As for Plush’s death, she evoked a range of emotions that, to this day, are still very personal.
I still have tears in my eyes when I see the photo that accompanies this column – a smiling child with a baby face sitting in a pile of leaves. No other story in my two decades in the news business has stuck with me like this. No other story has made me cry so much. No other story pissed me off so much.
Why is that?
Maybe it’s because the government failed miserably to respond to Kyle’s 911 call for help. And maybe it’s because I see myself in the story. It sounds weird. It’s not about me. I have never lost a child and I don’t know the pain that Ron and Jill Plush felt.
I have two young sons. I just know the way Ron Plush fought Cincinnati City Hall is exactly what I would have done for my boys.

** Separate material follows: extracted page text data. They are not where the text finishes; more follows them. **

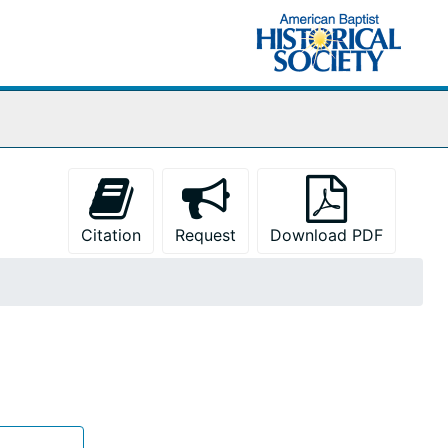
Citation
Request
Download PDF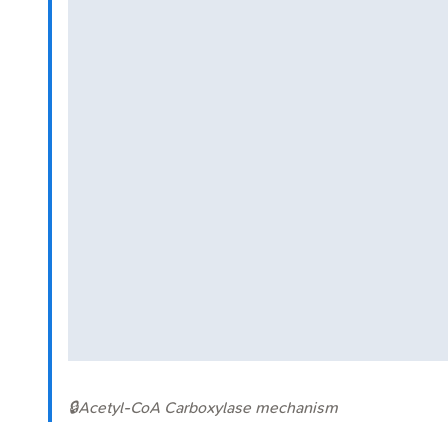
🔒
Acetyl-CoA Carboxylase mechanism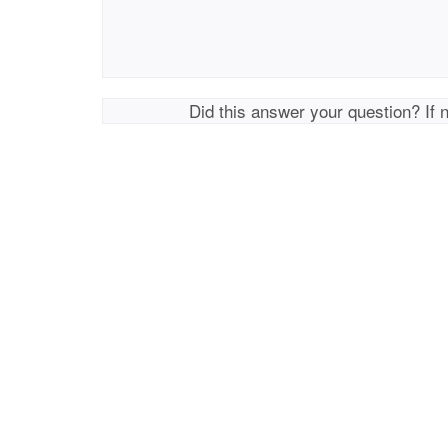
Did this answer your question? If 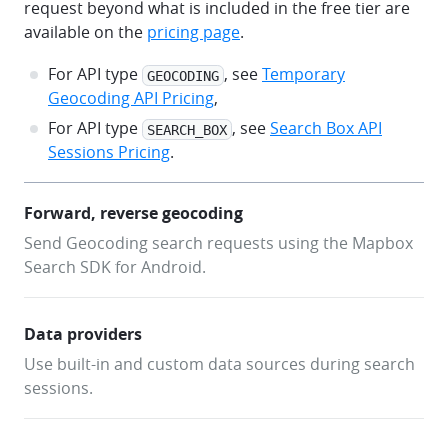
request beyond what is included in the free tier are
SearchEngine.createSearchEngineWithBuiltInDataProvi
available on the
pricing page
.
            apiType = ApiType.GEOCODING,
            settings = SearchEngineSettings(accessT
For API type
, see
Temporary
GEOCODING
        )
Geocoding API Pricing
,
For API type
, see
Search Box API
SEARCH_BOX
        val offlineSearchEngine = 
Sessions Pricing
.
OfflineSearchEngine.create(
            OfflineSearchEngineSettings(accessToken
        )
Forward, reverse geocoding
Send Geocoding search requests using the Mapbox
        val searchEngineUiAdapter = 
SearchEngineUiAdapter(
Search SDK for Android.
            view = searchResultsView,
            searchEngine = searchEngine,
            offlineSearchEngine = offlineSearchEngi
Data providers
        )
Use built-in and custom data sources during search
sessions.
        searchEngineUiAdapter.addSearchListener(obj
SearchEngineUiAdapter.SearchListener {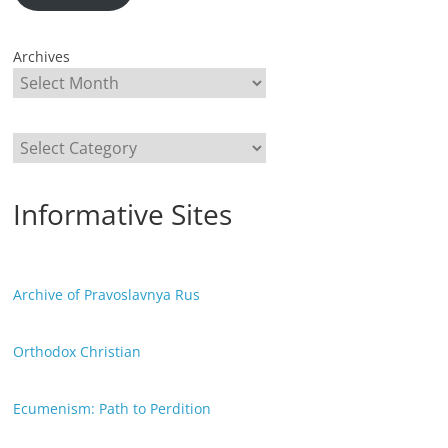
Archives
Categories
Informative Sites
Archive of Pravoslavnya Rus
Orthodox Christian
Ecumenism: Path to Perdition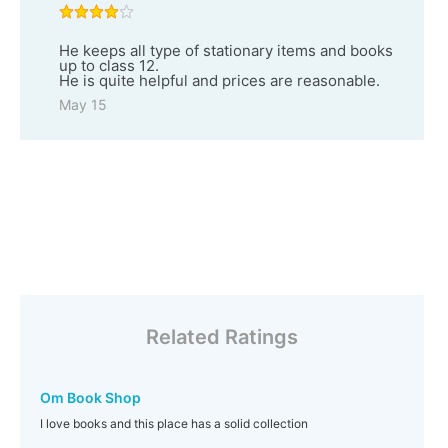
He keeps all type of stationary items and books
up to class 12.
He is quite helpful and prices are reasonable.
May 15
Related Ratings
Om Book Shop
I love books and this place has a solid collection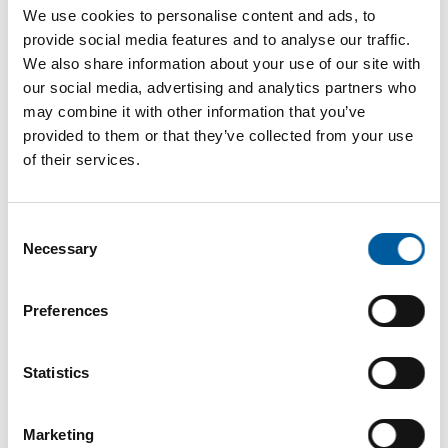
Internet
https://www.floragard.de
We use cookies to personalise content and ads, to
provide social media features and to analyse our traffic.
Download vCARD
We also share information about your use of our site with
our social media, advertising and analytics partners who
Active in this product groups
may combine it with other information that you’ve
provided to them or that they’ve collected from your use
of their services.
Garden
Soils and substrates
Consent
Necessary
Selection
Back
Preferences
The online magazine for the
Statistics
home improvement industry
Marketing
Subscribe now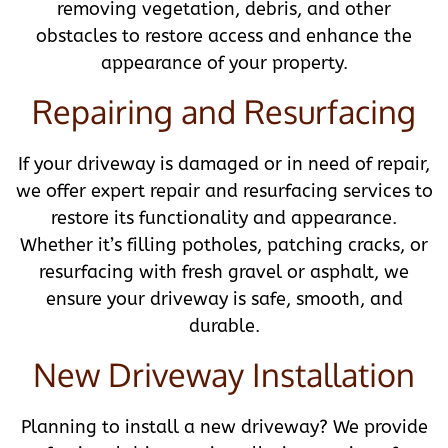
removing vegetation, debris, and other
obstacles to restore access and enhance the
appearance of your property.
Repairing and Resurfacing
If your driveway is damaged or in need of repair,
we offer expert repair and resurfacing services to
restore its functionality and appearance.
Whether it’s filling potholes, patching cracks, or
resurfacing with fresh gravel or asphalt, we
ensure your driveway is safe, smooth, and
durable.
New Driveway Installation
Planning to install a new driveway? We provide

A week after finding his son dead in the back of that van, Ron showed up at City Hall demanding answers on why the 911 system and the police department had failed in their response to 16-year-old Kyle’s emergency call.
Ron didn’t let go. He had to endure listening to the horribly insensitive comments of then-Counsellor Wendell Young, who falsely claimed that Plush’s accountability claim was a witch hunt and a matter of money.

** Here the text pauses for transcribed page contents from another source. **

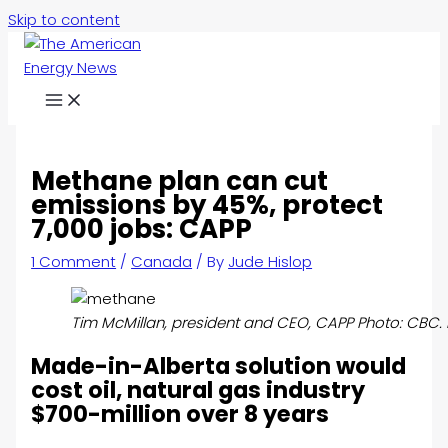
Skip to content
Methane plan can cut
emissions by 45%, protect
7,000 jobs: CAPP
1 Comment
/
Canada
/ By
Jude Hislop
Tim McMillan, president and CEO, CAPP Photo: CBC.
Made-in-Alberta solution would
cost oil, natural gas industry
$700-million over 8 years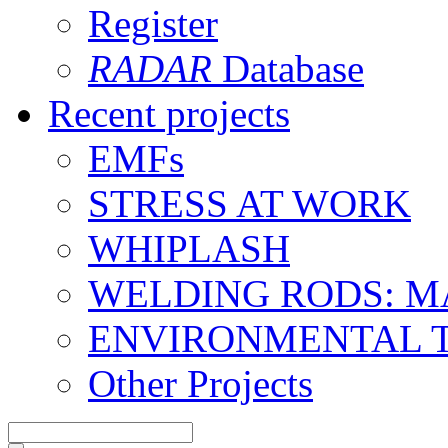
Register
RADAR
Database
Recent projects
EMFs
STRESS AT WORK
WHIPLASH
WELDING RODS: 
ENVIRONMENTAL 
Other Projects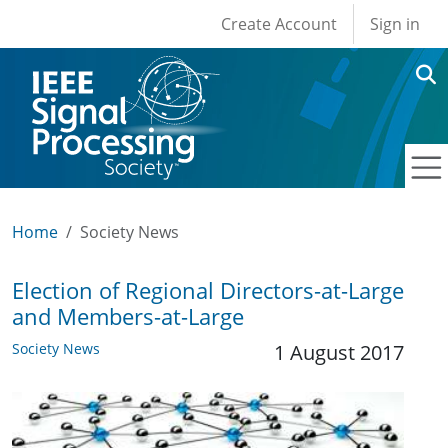
User account men
Skip to main content
Create Account
Sign in
Home
Society News
Election of Regional Directors-at-Large
and Members-at-Large
Society News
1 August 2017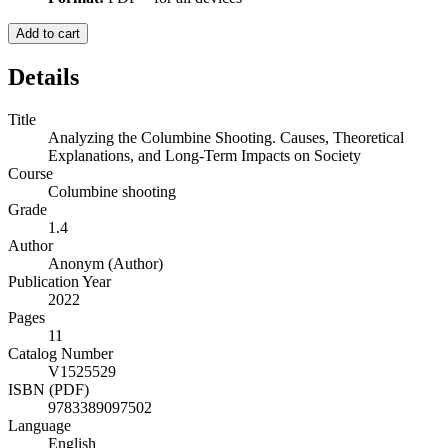
Add to cart
Details
Title
Analyzing the Columbine Shooting. Causes, Theoretical
Explanations, and Long-Term Impacts on Society
Course
Columbine shooting
Grade
1.4
Author
Anonym (Author)
Publication Year
2022
Pages
11
Catalog Number
V1525529
ISBN (PDF)
9783389097502
Language
English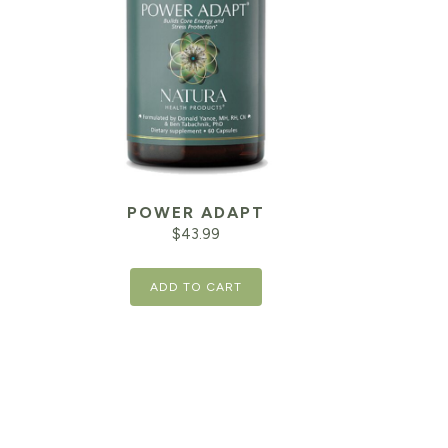
POWER ADAPT
$
43.99
ADD TO CART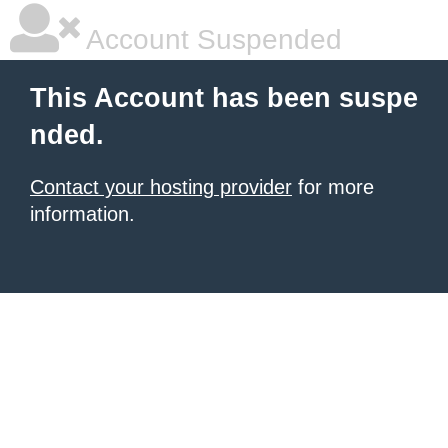
Account Suspended
This Account has been suspe
nded.
Contact your hosting provider
for more
information.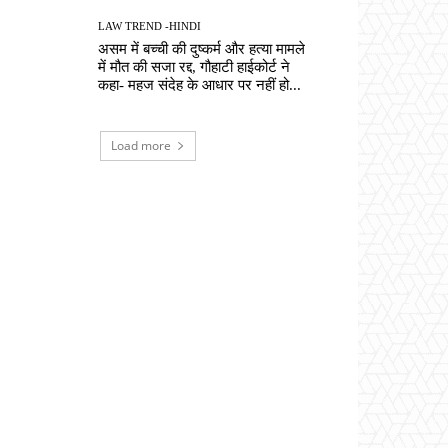
LAW TREND -HINDI
असम में बच्ची की दुष्कर्म और हत्या मामले
में मौत की सजा रद्द, गौहाटी हाईकोर्ट ने
कहा- महज संदेह के आधार पर नहीं हो...
Load more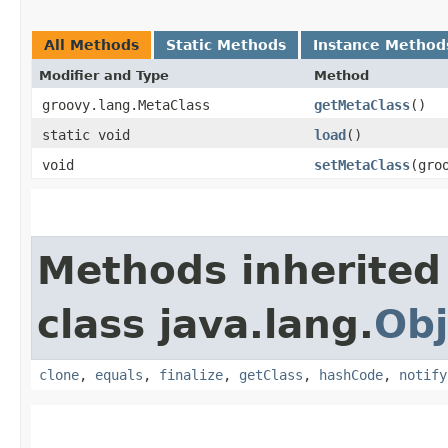
All Methods
Static Methods
Instance Method
Modifier and Type
Method
groovy.lang.MetaClass
getMetaClass
()
static void
load
()
void
setMetaClass
​(gr
Methods inherited
class java.lang.
Obj
clone
,
equals
,
finalize
,
getClass
,
hashCode
,
notify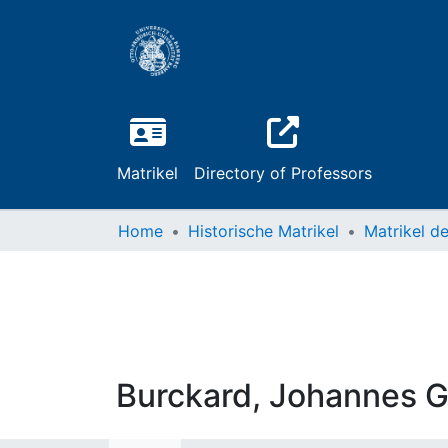
Matrikel
Directory of Professors
Home
Historische Matrikel
Burckard, Johannes 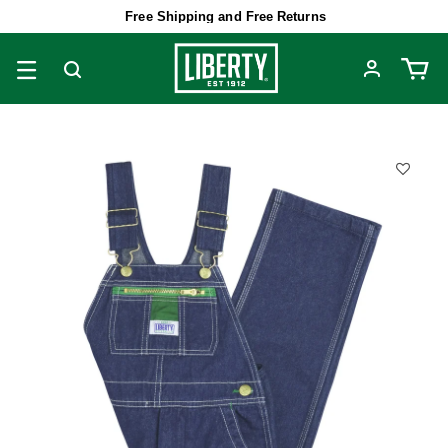
Free Shipping and Free Returns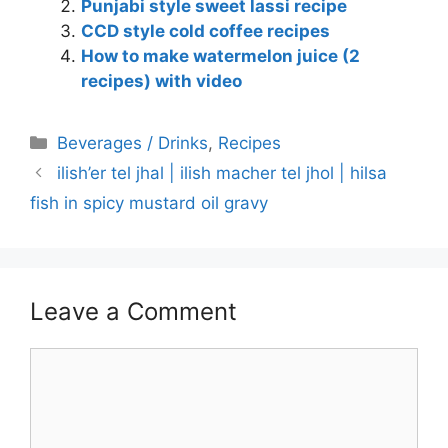
Punjabi style sweet lassi recipe
CCD style cold coffee recipes
How to make watermelon juice (2
recipes) with video
Categories
Beverages / Drinks
,
Recipes
ilish’er tel jhal | ilish macher tel jhol | hilsa
fish in spicy mustard oil gravy
Leave a Comment
Comment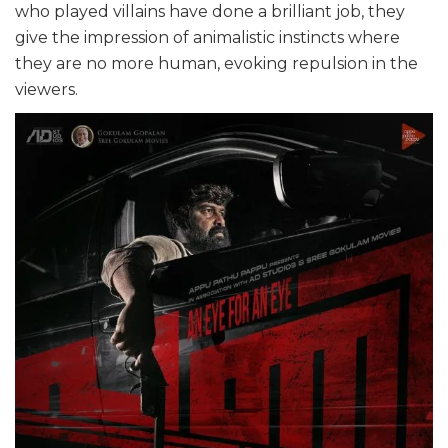
who played villains have done a brilliant job, they
give the impression of animalistic instincts where
they are no more human, evoking repulsion in the
viewers.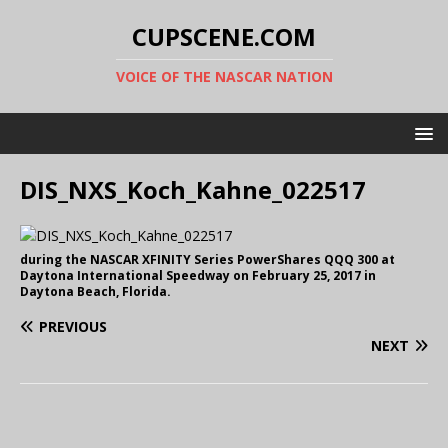
CUPSCENE.COM
VOICE OF THE NASCAR NATION
DIS_NXS_Koch_Kahne_022517
during the NASCAR XFINITY Series PowerShares QQQ 300 at
Daytona International Speedway on February 25, 2017 in
Daytona Beach, Florida.
PREVIOUS
NEXT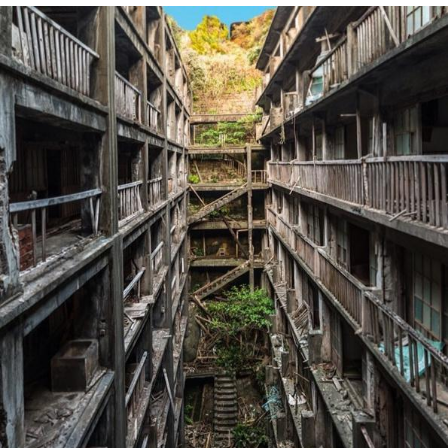
We Got X Before GTA 6
My Father-In-Law Is A Builder / We
Can't, We Don't Know How To Do It
Jacob Batalon CEO of Sex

I was at the town hall for the meeting. I had been a columnist for almost a year. Regular readers know that I write with emotion. I have never written a series of articles on such an angry topic.
This is the only time an editor has removed an entire sentence from one of my columns. The sentence was incredibly hard. It was true, but I’m glad it was taken down. Sometimes a phrase or word in a column can distract from the overall meaning. I want the extra editing scrutiny when I write edgy. I definitely needed it to write about Kyle Plush.
I admired Ron for staying calm as Young made those tone-deaf comments. I wouldn’t have handled it with such grace. I saw Ron’s crusade for accountability, not just for his son. He was the voice of so many other families who had experienced tragedies in part because of a broken government — and the city’s 911 system was a mess at the time.
I never met Ron. We sent a few emails. But on each of the four Father’s Days since Kyle’s death, I’ve thought of Ron most of the day. I thought about what he and Kyle would do that day.
I never met Kyle either. But I’ve heard and read enough about him to know he was sweet, smart, loved his family and classmates, short for his age, a little wimpy but he didn’t leave his limits. prevent it from launching. And by “it” I mean live your life.
My eldest son is like that.
It would be an honor to work for The Enquirer for another 10 years. But I hope to God there will never be another Kyle Plush story.